No se pasó, de modo que paramos en un restaurante del paseo marítimo con la sana intención de tomar un arroz de la zona. Sant Carles de la Rápita era un lugar pequeño y coqueto, tranquilo, con un aire vagamente colonial. La cantidad de restaurantes que se alineaban en el paseo y que surgían en muchas de sus calles interiores hacía pensar en una auténtica ciudad-gastronómica. La fama del emplazamiento era tal que muchos viajeros que pasaban por la cercana autopista del Mediterráneo hacían allí una parada para comer.

Mientras dábamos cuenta de una deliciosa paella de pescado, me sentí lo suficientemente inspirada como para afirmar:

—Creo que ha llegado el momento de descartar cualquier motivo personal en esta muerte, subinspector. El hermano Cristóbal no tenía enemigos en el convento ni fuera de él, y su personalidad no iba más allá de su trabajo y su fe religiosa.
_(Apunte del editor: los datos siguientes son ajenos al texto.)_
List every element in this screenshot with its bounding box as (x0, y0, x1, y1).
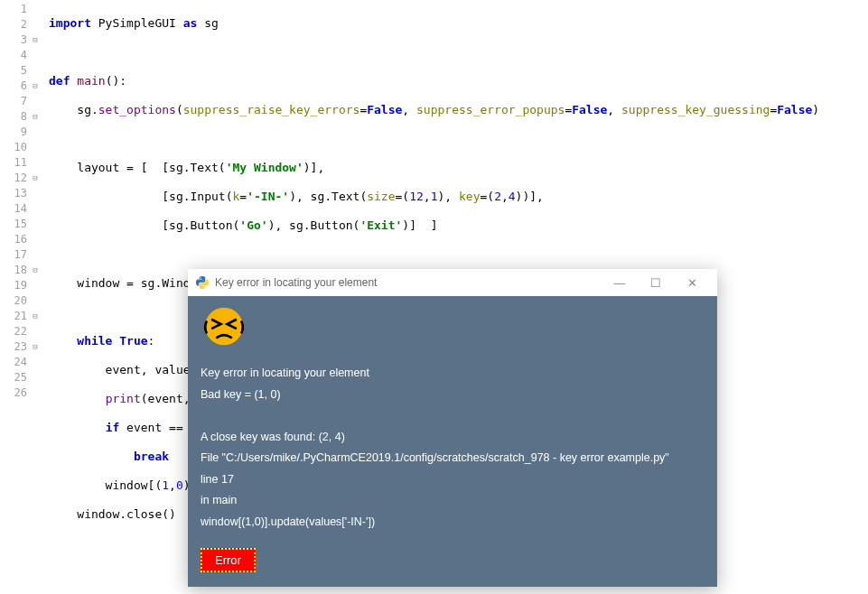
line-number: 12⊟ (0, 171, 40, 186)
code-line: sg.set_options(suppress_raise_key_errors… (49, 102, 868, 117)
fold-icon[interactable]: ⊟ (31, 174, 40, 183)
line-number: 17 (0, 247, 40, 263)
fold-icon[interactable]: ⊟ (31, 36, 40, 45)
line-number: 16 (0, 232, 40, 247)
error-text: window[(1,0)].update(values['-IN-']) (201, 515, 705, 531)
dialog-title: Key error in locating your element (215, 276, 602, 289)
error-text: File "C:/Users/mike/.PyCharmCE2019.1/con… (201, 450, 705, 467)
code-line: def main(): (49, 73, 868, 88)
minimize-button[interactable]: — (602, 269, 638, 296)
error-button[interactable]: Error (201, 548, 256, 572)
line-number: 3⊟ (0, 32, 40, 48)
line-number: 20 (0, 293, 40, 309)
code-line: [sg.Button('Go'), sg.Button('Exit')] ] (49, 218, 868, 233)
line-number: 26 (0, 385, 40, 401)
line-number: 14 (0, 201, 40, 217)
fold-icon[interactable]: ⊟ (31, 343, 40, 352)
fold-icon[interactable]: ⊟ (31, 266, 40, 275)
error-text: Key error in locating your element (201, 366, 705, 382)
line-number: 4 (0, 48, 40, 63)
error-text: A close key was found: (2, 4) (201, 430, 705, 446)
code-line: layout = [ [sg.Text('My Window')], (49, 160, 868, 175)
error-dialog: Key error in locating your element — ☐ ✕… (188, 269, 717, 587)
python-icon (195, 275, 210, 290)
line-number: 8⊟ (0, 109, 40, 125)
code-line (49, 131, 868, 146)
fold-icon[interactable]: ⊟ (31, 312, 40, 321)
frustrated-emoji-icon (201, 305, 247, 348)
line-number: 24 (0, 355, 40, 370)
line-number: 19 (0, 278, 40, 293)
line-number: 15 (0, 217, 40, 232)
code-line (49, 246, 868, 262)
error-text: line 17 (201, 472, 705, 488)
line-number: 25 (0, 370, 40, 385)
line-number: 9 (0, 125, 40, 140)
code-line (49, 44, 868, 60)
fold-icon[interactable]: ⊟ (31, 113, 40, 122)
line-number: 18⊟ (0, 263, 40, 278)
svg-point-0 (205, 308, 243, 346)
line-number: 6⊟ (0, 79, 40, 94)
close-button[interactable]: ✕ (674, 269, 710, 296)
line-number: 2 (0, 17, 40, 32)
dialog-body: Key error in locating your element Bad k… (188, 296, 717, 581)
line-number: 23⊟ (0, 339, 40, 355)
line-number: 7 (0, 94, 40, 109)
line-number: 13 (0, 186, 40, 201)
error-text: Bad key = (1, 0) (201, 387, 705, 404)
error-text: in main (201, 493, 705, 509)
code-line: import PySimpleGUI as sg (49, 15, 868, 31)
fold-icon[interactable]: ⊟ (31, 82, 40, 91)
line-number: 11 (0, 155, 40, 171)
line-number: 21⊟ (0, 309, 40, 324)
code-line: [sg.Input(k='-IN-'), sg.Text(size=(12,1)… (49, 189, 868, 204)
line-number: 22 (0, 324, 40, 339)
maximize-button[interactable]: ☐ (638, 269, 674, 296)
line-number: 10 (0, 140, 40, 155)
line-number: 5 (0, 63, 40, 79)
line-number-gutter: 1 2 3⊟ 4 5 6⊟ 7 8⊟ 9 10 11 12⊟ 13 14 15 … (0, 0, 43, 594)
dialog-titlebar[interactable]: Key error in locating your element — ☐ ✕ (188, 269, 717, 296)
line-number: 1 (0, 2, 40, 17)
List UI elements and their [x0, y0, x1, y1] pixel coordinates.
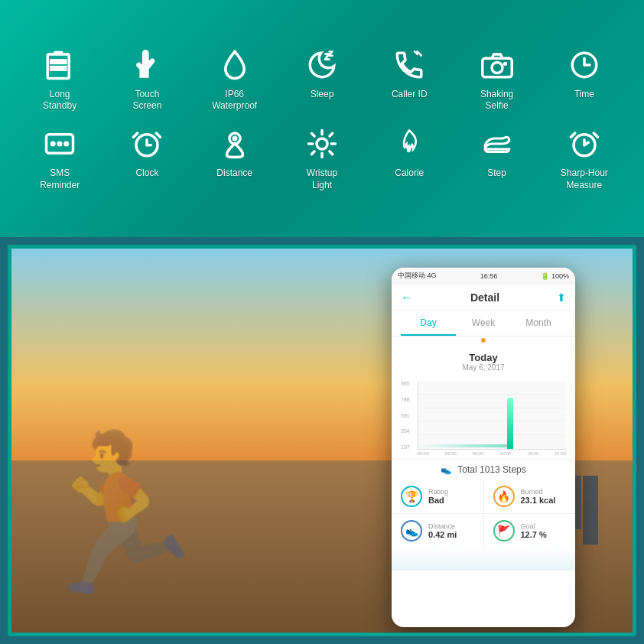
feature-touch-screen: TouchScreen	[103, 40, 190, 119]
feature-label: WristupLight	[307, 168, 337, 191]
feature-label: Sleep	[311, 89, 334, 101]
runner-silhouette: 🏃	[23, 437, 214, 590]
share-button[interactable]: ⬆	[557, 291, 566, 304]
svg-point-13	[51, 141, 55, 145]
feature-label: Caller ID	[392, 89, 428, 101]
carrier: 中国移动 4G	[398, 271, 437, 281]
feature-time: Time	[541, 40, 628, 119]
features-grid: LongStandby TouchScreen IP66Waterproof	[16, 40, 628, 197]
date-label: May 6, 2017	[392, 363, 575, 372]
grid-line	[418, 394, 566, 395]
feature-label: ShakingSelfie	[480, 89, 513, 112]
svg-point-22	[233, 136, 236, 140]
alarm-icon	[128, 125, 166, 163]
feature-label: Time	[574, 89, 594, 101]
feature-long-standby: LongStandby	[16, 40, 103, 119]
clock-icon	[565, 46, 603, 84]
sleep-icon: Z Z	[303, 46, 341, 84]
chart-x-labels: 00:00 06:00 09:00 12:00 18:00 21:00	[418, 450, 566, 456]
grid-line	[418, 421, 566, 421]
camera-icon	[478, 46, 516, 84]
touch-icon	[128, 46, 166, 84]
feature-caller-id: Caller ID	[366, 40, 453, 119]
svg-rect-2	[50, 60, 67, 63]
phone-status-bar: 中国移动 4G 16:56 🔋 100%	[392, 268, 575, 285]
shoe-icon	[478, 125, 516, 163]
svg-point-8	[503, 62, 506, 65]
feature-label: LongStandby	[43, 89, 76, 112]
battery-icon	[41, 46, 79, 84]
phone-mockup: 中国移动 4G 16:56 🔋 100% ← Detail ⬆ Day Week…	[392, 268, 575, 627]
tab-indicator	[392, 337, 575, 346]
burned-icon: 🔥	[493, 486, 515, 507]
chart-area	[418, 381, 566, 450]
phone-tabs: Day Week Month	[392, 311, 575, 337]
stat-distance: 👟 Distance 0.42 mi	[392, 514, 483, 548]
tab-week[interactable]: Week	[456, 311, 511, 336]
feature-label: Distance	[216, 168, 252, 180]
svg-point-15	[64, 141, 68, 145]
feature-distance: Distance	[191, 119, 278, 197]
svg-line-36	[594, 133, 597, 137]
feature-label: Sharp-HourMeasure	[561, 168, 608, 191]
baseline	[418, 444, 566, 447]
feature-clock: Clock	[103, 119, 190, 197]
today-label: Today	[392, 352, 575, 363]
battery: 🔋 100%	[541, 272, 569, 280]
feature-sharp-hour: Sharp-HourMeasure	[541, 119, 628, 197]
chart-y-labels: 985 788 591 394 197	[401, 381, 410, 450]
detail-title: Detail	[470, 291, 499, 304]
phone-bottom-bar	[392, 548, 575, 571]
feature-label: IP66Waterproof	[212, 89, 257, 112]
svg-rect-3	[50, 67, 67, 70]
svg-line-20	[157, 133, 161, 137]
stat-goal: 🚩 Goal 12.7 %	[484, 514, 576, 548]
feature-label: Clock	[135, 168, 158, 180]
steps-icon: 👟	[441, 464, 452, 475]
sun-icon	[303, 125, 341, 163]
feature-ip66: IP66Waterproof	[191, 40, 278, 119]
tab-day[interactable]: Day	[401, 311, 456, 336]
feature-step: Step	[453, 119, 540, 197]
grid-line	[418, 434, 566, 435]
phone-icon	[390, 46, 428, 84]
total-steps: 👟 Total 1013 Steps	[392, 459, 575, 480]
distance-stat-icon: 👟	[401, 520, 422, 542]
feature-label: SMSReminder	[40, 168, 80, 191]
svg-rect-1	[54, 51, 63, 54]
tab-month[interactable]: Month	[511, 311, 566, 336]
phone-header: ← Detail ⬆	[392, 285, 575, 311]
grid-line	[418, 408, 566, 408]
svg-point-7	[492, 62, 503, 73]
water-icon	[216, 46, 254, 84]
feature-label: Step	[487, 168, 506, 180]
svg-line-31	[330, 133, 333, 136]
flame-icon	[390, 125, 428, 163]
stat-burned: 🔥 Burned 23.1 kcal	[484, 480, 576, 513]
svg-line-28	[311, 133, 314, 136]
bottom-inner: 🏃 中国移动 4G 16:56 🔋 100% ← Detail ⬆	[8, 245, 636, 636]
activity-chart: 985 788 591 394 197 00:00	[392, 375, 575, 459]
back-button[interactable]: ←	[401, 291, 413, 304]
feature-label: TouchScreen	[132, 89, 161, 112]
svg-point-23	[317, 138, 327, 149]
feature-label: Calorie	[395, 168, 424, 180]
date-section: Today May 6, 2017	[392, 346, 575, 375]
alarm2-icon	[565, 125, 603, 163]
goal-icon: 🚩	[493, 520, 515, 542]
features-section: LongStandby TouchScreen IP66Waterproof	[0, 0, 644, 237]
sms-icon	[41, 125, 79, 163]
bottom-section: 🏃 中国移动 4G 16:56 🔋 100% ← Detail ⬆	[0, 237, 644, 644]
feature-sleep: Z Z Sleep	[278, 40, 366, 119]
svg-text:Z: Z	[329, 50, 333, 57]
distance-icon	[216, 125, 254, 163]
status-time: 16:56	[480, 272, 498, 280]
svg-point-14	[58, 141, 62, 145]
svg-line-19	[134, 133, 138, 137]
stat-rating: 🏆 Rating Bad	[392, 480, 483, 513]
feature-calorie: Calorie	[366, 119, 453, 197]
svg-line-30	[311, 151, 314, 154]
feature-wristup-light: WristupLight	[278, 119, 366, 197]
svg-line-35	[571, 133, 574, 137]
svg-line-29	[330, 151, 333, 154]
—Si lo hubieran matado en Poblet hubiéramos tenido que pensar en su posible homosexualidad, lo cual hubiera sido muy violento. ¿Se imagina?

—No quiero imaginar más de lo que veo. Creo que, de una vez por todas, hemos de centrarnos en el trabajo que la víctima estaba realizando. No hay más.

—Si nos centramos en el trabajo entonces no se puede descartar al fanático religioso que tanto parece gustarle al personal y que a usted le pone los pelos de punta.

—No entiendo la relación.

—Puede ser alguien que no quisiera que se manipulara un cuerpo incorrupto o que considerara un sacrilegio el hecho de investigar en el pasado de los santos... ¡qué sé yo! Si hablamos de un fanático hablamos de una mente trastornada y en ese caso cualquier barbaridad es posible.

—Demasiado rebuscado.

—¿Ha pensado en la posibilidad de que se trate de un fanático de otra religión?, por ejemplo un musulmán. Alguien de un entorno extremista que con este golpe quiera llamar la atención sobre algún colectivo que vive aquí, al que no le permiten construir mezquitas... algo de ese tipo.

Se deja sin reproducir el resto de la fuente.